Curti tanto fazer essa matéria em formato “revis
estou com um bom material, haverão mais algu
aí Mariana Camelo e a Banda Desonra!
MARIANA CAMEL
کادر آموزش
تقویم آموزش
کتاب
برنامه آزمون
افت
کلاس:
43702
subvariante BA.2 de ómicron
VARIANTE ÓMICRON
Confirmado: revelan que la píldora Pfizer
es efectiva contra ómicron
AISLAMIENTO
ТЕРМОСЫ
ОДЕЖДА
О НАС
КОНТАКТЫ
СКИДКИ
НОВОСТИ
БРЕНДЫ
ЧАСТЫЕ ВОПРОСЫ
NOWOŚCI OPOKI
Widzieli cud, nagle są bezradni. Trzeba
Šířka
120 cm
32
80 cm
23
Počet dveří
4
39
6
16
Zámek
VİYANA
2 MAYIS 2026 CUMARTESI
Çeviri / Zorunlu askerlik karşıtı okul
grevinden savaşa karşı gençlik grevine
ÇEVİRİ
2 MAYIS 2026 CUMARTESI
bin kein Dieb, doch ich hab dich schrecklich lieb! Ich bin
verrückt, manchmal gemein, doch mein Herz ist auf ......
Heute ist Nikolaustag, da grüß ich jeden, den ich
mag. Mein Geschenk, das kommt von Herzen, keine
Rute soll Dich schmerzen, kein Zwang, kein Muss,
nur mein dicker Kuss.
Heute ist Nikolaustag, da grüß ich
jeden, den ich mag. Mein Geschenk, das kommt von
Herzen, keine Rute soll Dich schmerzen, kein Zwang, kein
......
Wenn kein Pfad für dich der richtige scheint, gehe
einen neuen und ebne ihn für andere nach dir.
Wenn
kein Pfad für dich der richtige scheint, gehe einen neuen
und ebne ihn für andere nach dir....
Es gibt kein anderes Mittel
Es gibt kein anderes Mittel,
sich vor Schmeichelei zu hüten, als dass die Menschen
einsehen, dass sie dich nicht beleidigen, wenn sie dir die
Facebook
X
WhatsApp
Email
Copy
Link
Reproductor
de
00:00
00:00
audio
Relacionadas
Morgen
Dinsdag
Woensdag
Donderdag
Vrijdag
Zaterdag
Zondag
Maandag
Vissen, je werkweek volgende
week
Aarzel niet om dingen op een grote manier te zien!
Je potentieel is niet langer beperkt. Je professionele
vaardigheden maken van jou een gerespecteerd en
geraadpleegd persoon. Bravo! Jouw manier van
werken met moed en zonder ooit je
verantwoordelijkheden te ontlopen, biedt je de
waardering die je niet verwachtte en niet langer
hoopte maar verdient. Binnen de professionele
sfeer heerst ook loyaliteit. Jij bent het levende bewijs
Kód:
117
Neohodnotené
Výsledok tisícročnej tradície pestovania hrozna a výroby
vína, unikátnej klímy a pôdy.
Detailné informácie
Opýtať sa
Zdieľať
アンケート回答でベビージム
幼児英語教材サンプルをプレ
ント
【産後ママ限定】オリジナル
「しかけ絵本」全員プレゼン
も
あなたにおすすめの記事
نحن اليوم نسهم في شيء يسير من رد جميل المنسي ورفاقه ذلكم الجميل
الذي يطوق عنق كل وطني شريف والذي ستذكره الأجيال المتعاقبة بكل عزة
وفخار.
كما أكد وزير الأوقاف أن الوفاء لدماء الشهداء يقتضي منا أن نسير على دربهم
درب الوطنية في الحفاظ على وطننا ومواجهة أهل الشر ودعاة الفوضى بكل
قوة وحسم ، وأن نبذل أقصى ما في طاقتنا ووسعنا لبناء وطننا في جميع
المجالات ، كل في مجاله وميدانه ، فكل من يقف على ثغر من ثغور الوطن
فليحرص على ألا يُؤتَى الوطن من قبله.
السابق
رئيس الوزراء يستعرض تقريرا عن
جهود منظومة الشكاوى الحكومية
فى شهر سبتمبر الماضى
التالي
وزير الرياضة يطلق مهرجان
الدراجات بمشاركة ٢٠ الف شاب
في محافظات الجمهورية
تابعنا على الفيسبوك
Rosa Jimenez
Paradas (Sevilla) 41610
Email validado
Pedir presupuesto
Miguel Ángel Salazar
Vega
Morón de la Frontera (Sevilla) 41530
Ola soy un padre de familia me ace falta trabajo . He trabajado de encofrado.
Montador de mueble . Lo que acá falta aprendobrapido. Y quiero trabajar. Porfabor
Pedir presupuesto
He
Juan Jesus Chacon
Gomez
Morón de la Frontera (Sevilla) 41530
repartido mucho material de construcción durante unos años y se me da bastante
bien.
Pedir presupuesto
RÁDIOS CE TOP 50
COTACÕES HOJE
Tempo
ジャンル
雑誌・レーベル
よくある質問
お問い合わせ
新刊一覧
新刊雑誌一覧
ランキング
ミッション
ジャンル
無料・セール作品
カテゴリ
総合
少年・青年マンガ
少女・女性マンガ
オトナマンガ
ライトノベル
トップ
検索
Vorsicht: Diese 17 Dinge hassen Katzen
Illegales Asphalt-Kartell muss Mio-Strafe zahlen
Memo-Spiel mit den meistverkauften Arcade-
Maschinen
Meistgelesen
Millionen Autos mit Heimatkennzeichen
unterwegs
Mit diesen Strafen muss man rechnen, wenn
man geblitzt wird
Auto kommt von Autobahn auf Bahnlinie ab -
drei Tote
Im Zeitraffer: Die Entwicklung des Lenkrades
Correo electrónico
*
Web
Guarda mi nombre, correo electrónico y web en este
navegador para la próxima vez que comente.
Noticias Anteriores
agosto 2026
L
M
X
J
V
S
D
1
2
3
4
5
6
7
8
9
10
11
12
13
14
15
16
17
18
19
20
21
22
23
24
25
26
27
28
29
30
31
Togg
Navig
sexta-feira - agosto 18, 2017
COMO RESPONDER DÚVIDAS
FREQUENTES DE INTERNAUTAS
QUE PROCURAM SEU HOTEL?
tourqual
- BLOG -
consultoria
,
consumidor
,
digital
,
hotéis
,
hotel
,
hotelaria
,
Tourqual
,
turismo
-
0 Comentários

- - - - - - -

Extract, from the listing above, every line where the string "material" occurs.

estou com um bom material, haverão mais algu
repartido mucho material de construcción durante unos años y se me da bastante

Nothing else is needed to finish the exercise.